Spaced Out: A Senior Surreal Photo by Kiran Kothuri (2014)
In my surrealist piece, I centered my focal point on a bright green, thriving tree. I metamorphosed this tree to grow out of the stem of an apple, which I had also edited to partly metamorphose into a planetary object. Farther behind this intergalactic tree-apple planet, I placed an image of the night-time Earth covering a star, creating an eclipse. Finally, I used an image of deep space for the background, to complete the space-like theme. Using Photoshop, I edited each element of my piece to create the curious, dreamlike spacescape I envisioned. I used multiple adjustment layers and smart filters to tweak each image layer to further enhance the overall spacescape. In this piece, I included two edited HDR photos. I decided to use a macro lens when photographing the apple, as it helped focus on many minute details of the apple and it's stem. However, this proved to be a challenge as the macro lens was unable to keep the entire apple in focus, and after many futile attempts, I settled for an angle where the bottom right side of the apple was slightly blurry. As for the tree, I went out to the Baylands Park in Sunnyvale, and using a tripod, was able to capture the required photos.
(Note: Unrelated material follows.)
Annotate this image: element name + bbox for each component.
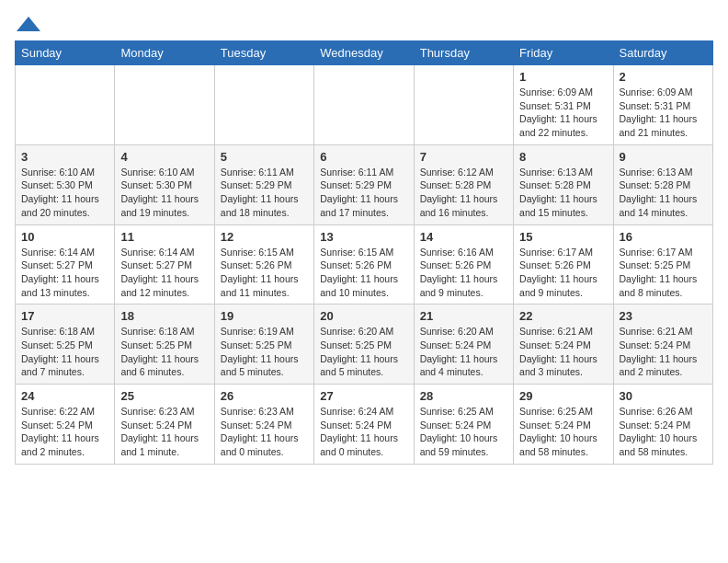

Once I had enough pictures in various different exposure settings, I merged them into a final HDR photo using Photoshop's HDR Merger.
In my piece, I want to convey the message that everything grows over time; the apple with time would blossom into a full tree. I chose to use a triadic color scheme, focusing on greens, reds, and blues, as they most vividly captured my original concept of a dreamlike spacescape. I chose to include the Earth in behind the planetary apple-tree, as I felt that it contributed to the cosmic spacescape, as well as added to the time-slowly-passing theme. I felt the Earth overlooking the morphing apple-tree planet helped convey that time was passing, as the Earth constantly moves forward but never stops, much like time does. I felt that the overall narrative in my piece is that time and growth are just two sides of the same coin; nothing remains permanently the same.